GOAL OF THE EXERCISE -
When the line with "receive exclusive members" turns up below, begin repeating exactly, and carry on through the line with "in-person checkups last"; no pictures go into the copy.

EXTRACTED DATA -
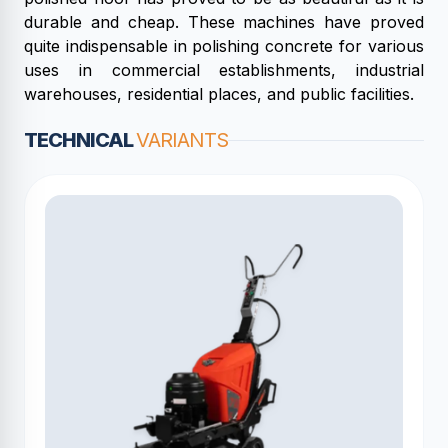
durable and cheap. These machines have proved
quite indispensable in polishing concrete for various
uses in commercial establishments, industrial
warehouses, residential places, and public facilities.
TECHNICAL
VARIANTS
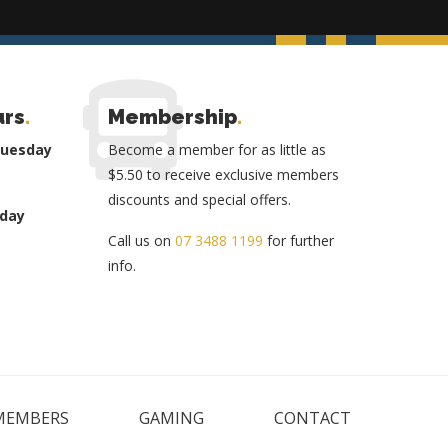
urs
.
Membership
.
Tuesday
Become a member for as little as
$5.50 to receive exclusive members
discounts and special offers.
day
Call us on
07 3488 1199
for further
info.
MEMBERS
GAMING
CONTACT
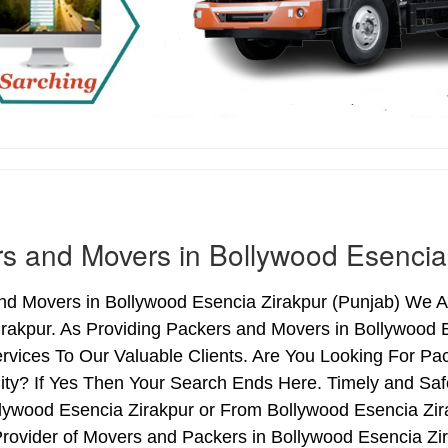
s and Movers in Bollywood Esencia
nd Movers in Bollywood Esencia Zirakpur (Punjab) We Ar
irakpur. As Providing Packers and Movers in Bollywood
rvices To Our Valuable Clients. Are You Looking For Pa
ity? If Yes Then Your Search Ends Here. Timely and Sa
lywood Esencia Zirakpur or From Bollywood Esencia Zira
rovider of Movers and Packers in Bollywood Esencia Zi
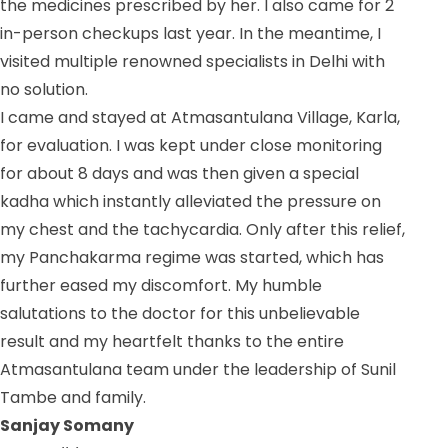
the medicines prescribed by her. I also came for 2
in-person checkups last year. In the meantime, I
visited multiple renowned specialists in Delhi with
no solution.
I came and stayed at Atmasantulana Village, Karla,
for evaluation. I was kept under close monitoring
for about 8 days and was then given a special
kadha which instantly alleviated the pressure on
my chest and the tachycardia. Only after this relief,
my Panchakarma regime was started, which has
further eased my discomfort. My humble
salutations to the doctor for this unbelievable
result and my heartfelt thanks to the entire
Atmasantulana team under the leadership of Sunil
Tambe and family.
Sanjay Somany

RESPONSE TO THE TASK -
$5.50 to receive exclusive members
discounts and special offers.
day
Call us on
07 3488 1199
for further
info.
MEMBERS
GAMING
CONTACT
s and Movers in Bollywood Esencia
nd Movers in Bollywood Esencia Zirakpur (Punjab) We Ar
irakpur. As Providing Packers and Movers in Bollywood
rvices To Our Valuable Clients. Are You Looking For Pa
ity? If Yes Then Your Search Ends Here. Timely and Sa
lywood Esencia Zirakpur or From Bollywood Esencia Zira
rovider of Movers and Packers in Bollywood Esencia Zi
the medicines prescribed by her. I also came for 2
in-person checkups last year. In the meantime, I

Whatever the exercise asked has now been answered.